EXERCISE INSTRUCTIONS — Across the records that follow, how many lines contain the string "avdelni"? Answer with the number only.
-- SUPPLIED RECORDS follows --
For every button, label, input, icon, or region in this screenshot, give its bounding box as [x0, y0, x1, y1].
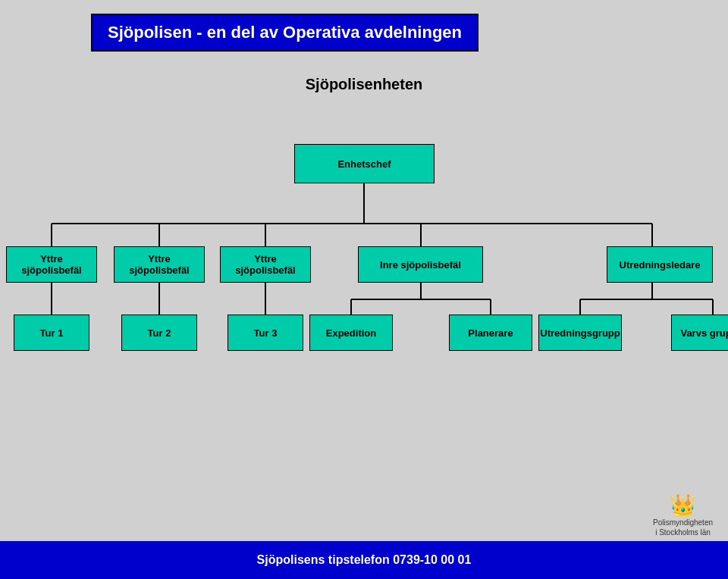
footer: Sjöpolisens tipstelefon 0739-10 00 01 [0, 541, 728, 579]
box-expedition: Expedition [309, 315, 393, 351]
police-org-text: Polismyndigheten i Stockholms län [653, 518, 713, 537]
box-planerare: Planerare [449, 315, 532, 351]
title-bar: Sjöpolisen - en del av Operativa avdelni… [91, 14, 479, 52]
box-yttre3: Yttre sjöpolisbefäl [220, 246, 311, 283]
box-inre: Inre sjöpolisbefäl [358, 246, 483, 283]
box-tur2: Tur 2 [121, 315, 197, 351]
org-chart: Enhetschef Yttre sjöpolisbefäl Yttre sjö… [0, 99, 728, 534]
box-tur3: Tur 3 [228, 315, 303, 351]
box-enhetschef: Enhetschef [294, 144, 435, 183]
box-utredningsledare: Utredningsledare [607, 246, 713, 283]
crown-icon: 👑 [653, 493, 713, 518]
box-tur1: Tur 1 [14, 315, 89, 351]
box-utredningsgrupp: Utredningsgrupp [538, 315, 622, 351]
police-logo: 👑 Polismyndigheten i Stockholms län [653, 493, 713, 537]
footer-text: Sjöpolisens tipstelefon 0739-10 00 01 [257, 553, 472, 567]
box-yttre2: Yttre sjöpolisbefäl [114, 246, 205, 283]
unit-header: Sjöpolisenheten [0, 76, 728, 93]
title-text: Sjöpolisen - en del av Operativa avdelni… [108, 23, 462, 42]
box-varvs-grupp: Varvs grupp [671, 315, 728, 351]
unit-header-text: Sjöpolisenheten [306, 76, 422, 92]
box-yttre1: Yttre sjöpolisbefäl [6, 246, 97, 283]
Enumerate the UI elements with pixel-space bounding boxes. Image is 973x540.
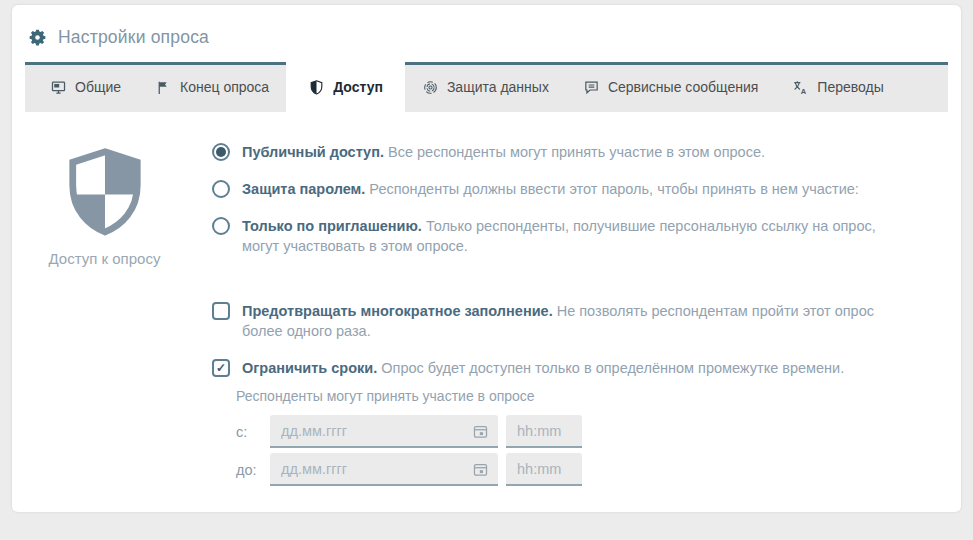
tab-label: Сервисные сообщения: [608, 79, 758, 95]
page-title: Настройки опроса: [58, 27, 209, 48]
checkbox-limit-period[interactable]: Ограничить сроки. Опрос будет доступен т…: [212, 358, 912, 378]
shield-icon: [308, 79, 325, 96]
tab-label: Конец опроса: [180, 79, 269, 95]
calendar-icon[interactable]: [472, 423, 489, 440]
shield-checkered-icon: [67, 148, 143, 238]
option-desc: Опрос будет доступен только в определённ…: [381, 360, 844, 376]
spacer: [212, 273, 912, 301]
option-text: Только по приглашению. Только респондент…: [242, 216, 912, 256]
period-row-until: до:: [236, 453, 912, 486]
radio-button[interactable]: [212, 143, 230, 161]
participation-period: Респонденты могут принять участие в опро…: [236, 388, 912, 486]
section-illustration: Доступ к опросу: [37, 142, 212, 491]
option-title: Ограничить сроки.: [242, 360, 377, 376]
tab-service-messages[interactable]: Сервисные сообщения: [566, 62, 775, 112]
checkbox[interactable]: [212, 359, 230, 377]
calendar-icon[interactable]: [472, 461, 489, 478]
translate-icon: A: [792, 79, 809, 96]
start-time-input[interactable]: [506, 415, 582, 448]
radio-button[interactable]: [212, 180, 230, 198]
section-label: Доступ к опросу: [37, 250, 172, 267]
panel-header: Настройки опроса: [12, 5, 961, 62]
option-text: Ограничить сроки. Опрос будет доступен т…: [242, 358, 844, 378]
option-title: Защита паролем.: [242, 181, 365, 197]
radio-button[interactable]: [212, 217, 230, 235]
checkbox[interactable]: [212, 302, 230, 320]
chat-icon: [583, 79, 600, 96]
option-desc: Респонденты должны ввести этот пароль, ч…: [369, 181, 859, 197]
option-text: Публичный доступ. Все респонденты могут …: [242, 142, 765, 162]
radio-password-protection[interactable]: Защита паролем. Респонденты должны ввест…: [212, 179, 912, 199]
access-settings-content: Доступ к опросу Публичный доступ. Все ре…: [12, 112, 961, 491]
end-date-input[interactable]: [270, 453, 498, 486]
period-from-label: с:: [236, 424, 262, 440]
monitor-icon: [50, 79, 67, 96]
end-time-input[interactable]: [506, 453, 582, 486]
settings-tabbar: Общие Конец опроса Доступ Защита данных: [25, 62, 948, 112]
tab-label: Переводы: [817, 79, 883, 95]
tab-data-protection[interactable]: Защита данных: [405, 62, 566, 112]
option-desc: Все респонденты могут принять участие в …: [388, 144, 765, 160]
flag-icon: [155, 79, 172, 96]
period-caption: Респонденты могут принять участие в опро…: [236, 388, 912, 404]
date-field-wrapper: [270, 415, 498, 448]
option-title: Только по приглашению.: [242, 218, 422, 234]
date-field-wrapper: [270, 453, 498, 486]
radio-invitation-only[interactable]: Только по приглашению. Только респондент…: [212, 216, 912, 256]
tab-label: Общие: [75, 79, 121, 95]
radio-public-access[interactable]: Публичный доступ. Все респонденты могут …: [212, 142, 912, 162]
svg-text:A: A: [801, 86, 807, 95]
tab-label: Защита данных: [447, 79, 549, 95]
period-row-from: с:: [236, 415, 912, 448]
tab-end-of-survey[interactable]: Конец опроса: [138, 62, 286, 112]
option-text: Предотвращать многократное заполнение. Н…: [242, 301, 912, 341]
option-text: Защита паролем. Респонденты должны ввест…: [242, 179, 859, 199]
option-title: Предотвращать многократное заполнение.: [242, 303, 553, 319]
access-options: Публичный доступ. Все респонденты могут …: [212, 142, 912, 491]
tab-translations[interactable]: A Переводы: [775, 62, 900, 112]
gear-icon: [27, 27, 48, 48]
tab-access[interactable]: Доступ: [286, 62, 405, 112]
start-date-input[interactable]: [270, 415, 498, 448]
tab-general[interactable]: Общие: [25, 62, 138, 112]
tab-label: Доступ: [333, 79, 383, 95]
survey-settings-panel: Настройки опроса Общие Конец опроса Дост…: [12, 5, 961, 512]
fingerprint-icon: [422, 79, 439, 96]
period-until-label: до:: [236, 462, 262, 478]
checkbox-prevent-multiple[interactable]: Предотвращать многократное заполнение. Н…: [212, 301, 912, 341]
option-title: Публичный доступ.: [242, 144, 384, 160]
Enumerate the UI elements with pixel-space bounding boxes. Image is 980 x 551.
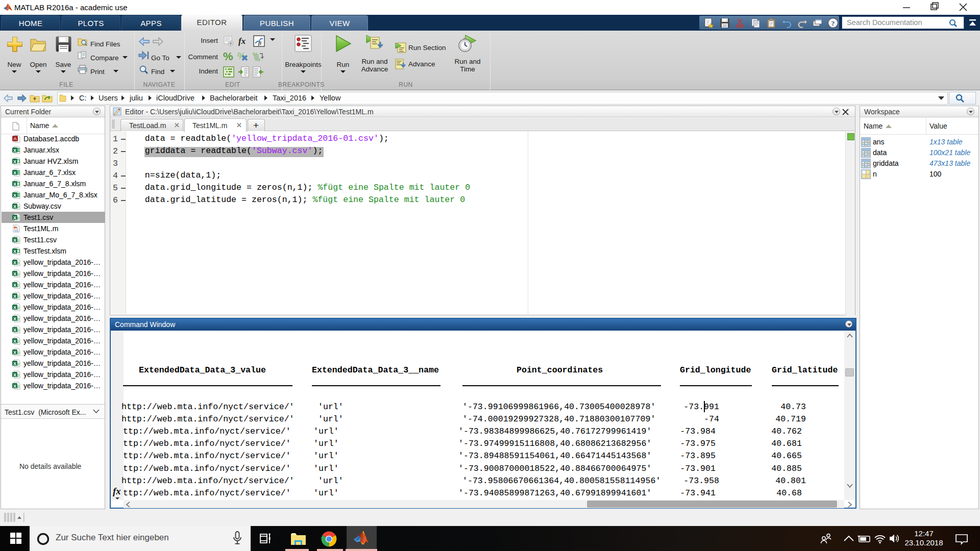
svg-text:X: X: [13, 204, 16, 209]
svg-text:X: X: [13, 260, 16, 265]
svg-text:X: X: [13, 372, 16, 378]
svg-text:X: X: [13, 249, 16, 254]
svg-text:?: ?: [831, 19, 835, 27]
svg-text:X: X: [13, 238, 16, 243]
svg-text:X: X: [13, 193, 16, 198]
svg-text:X: X: [13, 148, 16, 153]
svg-text:fx: fx: [238, 36, 246, 46]
svg-text:X: X: [13, 283, 16, 288]
svg-text:X: X: [13, 361, 16, 366]
svg-text:X: X: [13, 182, 16, 187]
svg-text:A: A: [13, 136, 16, 141]
svg-text:X: X: [13, 384, 16, 389]
svg-text:%: %: [223, 51, 233, 62]
svg-text:fi: fi: [258, 40, 261, 46]
svg-text:X: X: [13, 350, 16, 355]
svg-text:X: X: [13, 339, 16, 344]
svg-text:X: X: [13, 271, 16, 277]
svg-text:X: X: [13, 159, 16, 164]
svg-text:%: %: [237, 51, 246, 61]
svg-text:X: X: [13, 170, 16, 176]
svg-text:X: X: [13, 305, 16, 310]
svg-text:X: X: [13, 328, 16, 333]
svg-text:X: X: [13, 316, 16, 321]
svg-text:%: %: [254, 55, 260, 62]
svg-text:X: X: [13, 215, 16, 220]
svg-text:X: X: [13, 294, 16, 299]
-- SUPPLIED RECORDS concluded --
TASK OUTPUT — 2